Tracking the global spread of a common and pest ambrosia beetle using genome sequencing

Each year new exotic species are transported across the world through global commerce. Many of these exotics never become successfully established. However, a few become destructive pests threatening economic and environmental resources. Some of the most successful exotic species are the ambrosia beetles. The ability to mate with siblings (inbreed) and their transportable food source (symbiotic fungus) enabled them to colonize most of the world. Increasingly, these exotic ambrosia beetles are becoming pests of plant nurseries, stored lumber, and forests. The purpose of my research is to uncover the population expansion history of one of the most widespread and abundant pest ambrosia beetles: Xylosandrus crassiusculus. Specifically, I am determining the source of introductions, assessing if the apparent ubiquity of this beetle is actually cryptic species diversity, and testing different expansion scenarios.
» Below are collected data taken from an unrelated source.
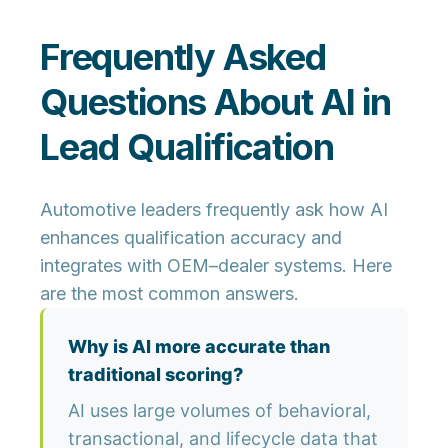
Frequently Asked
Questions About AI in
Lead Qualification
Automotive leaders frequently ask how AI
enhances qualification accuracy and
integrates with OEM–dealer systems. Here
are the most common answers.
Why is AI more accurate than
traditional scoring?
AI uses large volumes of behavioral,
transactional, and lifecycle data that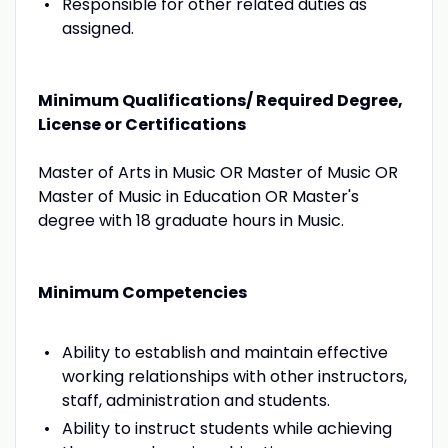
Responsible for other related duties as
assigned.
Minimum Qualifications/ Required Degree,
License or Certifications
Master of Arts in Music OR Master of Music OR
Master of Music in Education OR Master's
degree with 18 graduate hours in Music.
Minimum Competencies
Ability to establish and maintain effective
working relationships with other instructors,
staff, administration and students.
Ability to instruct students while achieving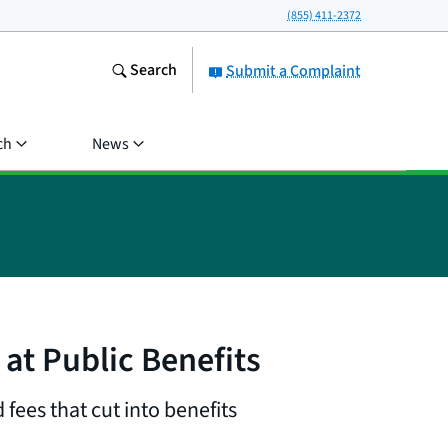
(855) 411-2372
Search
Submit a Complaint
ch
News
at Public Benefits
fees that cut into benefits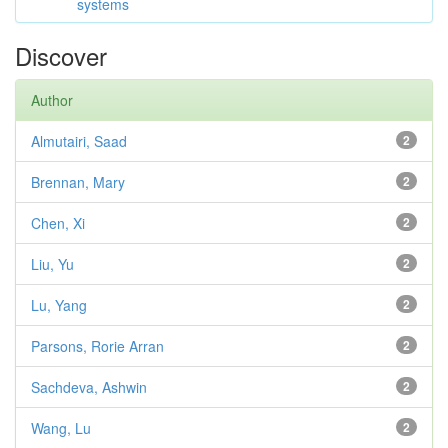
systems
Discover
Author
Almutairi, Saad
2
Brennan, Mary
2
Chen, Xi
2
Liu, Yu
2
Lu, Yang
2
Parsons, Rorie Arran
2
Sachdeva, Ashwin
2
Wang, Lu
2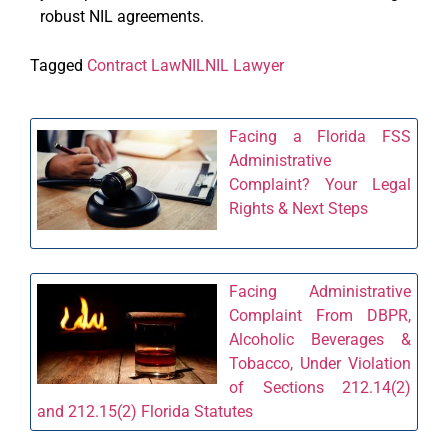
robust NIL agreements.
Tagged
Contract Law
NIL
NIL Lawyer
Facing a Florida FSS
Administrative
Complaint? Your Legal
Rights & Next Steps
Facing Administrative
Complaint From DBPR,
Alcoholic Beverages &
Tobacco, Under Violation
of Sections 212.14(2)
and 212.15(2) Florida Statutes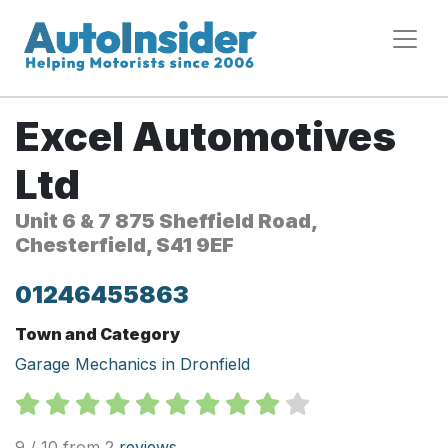
Excel Automotives
Ltd
Unit 6 & 7 875 Sheffield Road,
Chesterfield, S41 9EF
01246455863
Town and Category
Garage Mechanics in Dronfield
9 / 10 from 2
reviews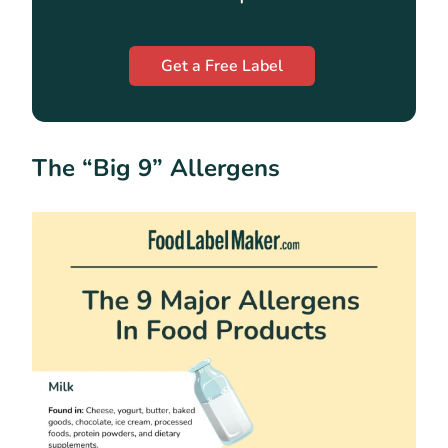
Get a Free Label
The “Big 9” Allergens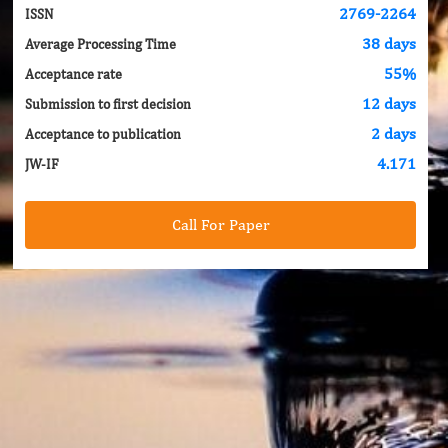
2769-2264
ISSN
38 days
Average Processing Time
55%
Acceptance rate
12 days
Submission to first decision
2 days
Acceptance to publication
4.171
JW-IF
Call For Paper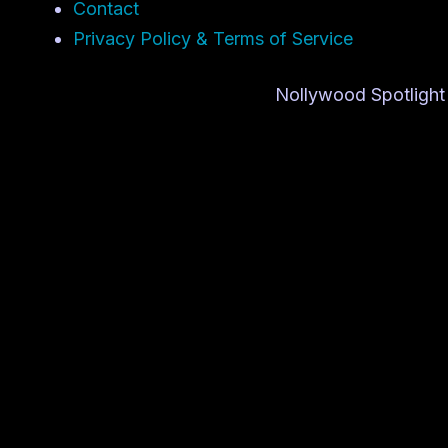
Contact
Privacy Policy & Terms of Service
Nollywood Spotlight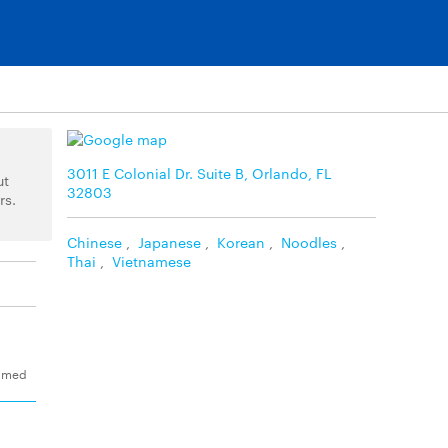
3011 E Colonial Dr. Suite B, Orlando, FL
ut
32803
rs.
Chinese
,
Japanese
,
Korean
,
Noodles
,
Thai
,
Vietnamese
eamed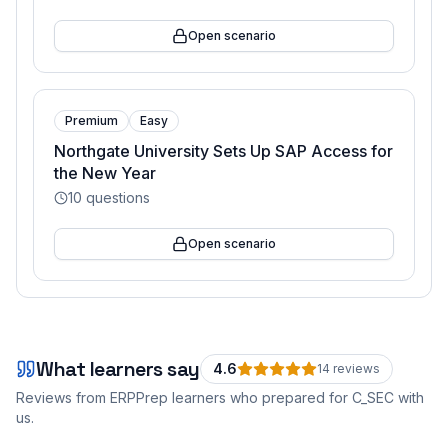
Open scenario
Premium
Easy
Northgate University Sets Up SAP Access for
the New Year
10
questions
Open scenario
What learners say
4.6
14
review
s
Reviews from ERPPrep learners who prepared for
C_SEC
with
us.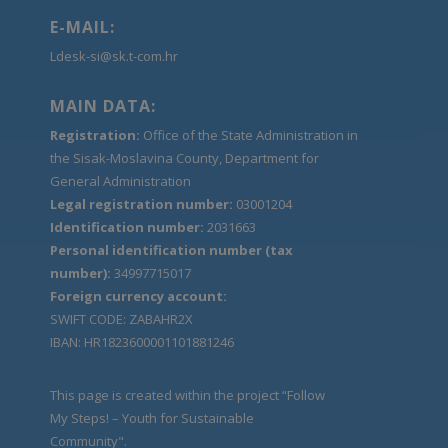
E-MAIL:
Ldesk-si@sk.t-com.hr
MAIN DATA:
Registration:
Office of the State Administration in
the Sisak-Moslavina County, Department for
General Administration
Legal registration number:
03001204
Identification number:
2031663
Personal identification number (tax
number):
34997715017
Foreign currency account:
SWIFT CODE: ZABAHR2X
IBAN: HR1823600001101881246
This page is created within the project “Follow
My Steps! – Youth for Sustainable
Community".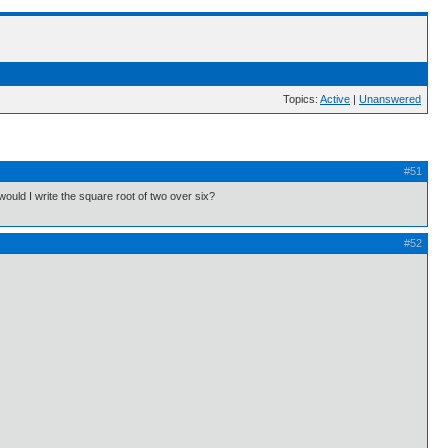
Topics:
Active
|
Unanswered
#51
uld I write the square root of two over six?
#52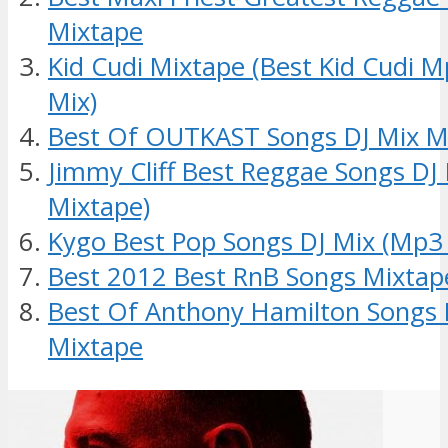
Mixtape
Kid Cudi Mixtape (Best Kid Cudi 
Mix)
Best Of OUTKAST Songs DJ Mix M
Jimmy Cliff Best Reggae Songs DJ
Mixtape)
Kygo Best Pop Songs DJ Mix (Mp3
Best 2012 Best RnB Songs Mixtap
Best Of Anthony Hamilton Songs 
Mixtape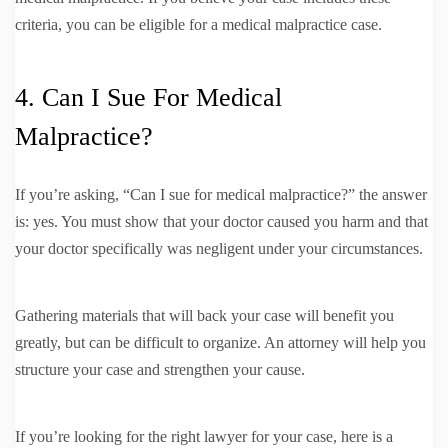
criteria, you can be eligible for a medical malpractice case.
4. Can I Sue For Medical
Malpractice?
If you’re asking, “Can I sue for medical malpractice?” the answer
is: yes. You must show that your doctor caused you harm and that
your doctor specifically was negligent under your circumstances.
Gathering materials that will back your case will benefit you
greatly, but can be difficult to organize. An attorney will help you
structure your case and strengthen your cause.
If you’re looking for the right lawyer for your case, here is a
Using restriction site associated DNA sequencing (RADSeq), which combines high-throughput genomic marker discovery and genotyping, I have genotyped 196 beetles from locations across the species native and introduced range at hundreds of genomic loci. Analysis of the genotype data indicates that there are two distinct linages of this “super-tramp” species. One linage originated in China and has spread through Southeast Asia and Africa. The other linage originated in Japan and has spread to the continental U.S. and Central America. Patterns of genetic differentiation suggest that there has been more than one introduction event from Japan in the continental U.S. while both Japanese and Chinese linages have been introduced to Hawaii. Currently, I am using Bayesian information criterion (BIC) to test different models of expansion to better infer the mechanisms facilitating the spread of this species in the U.S.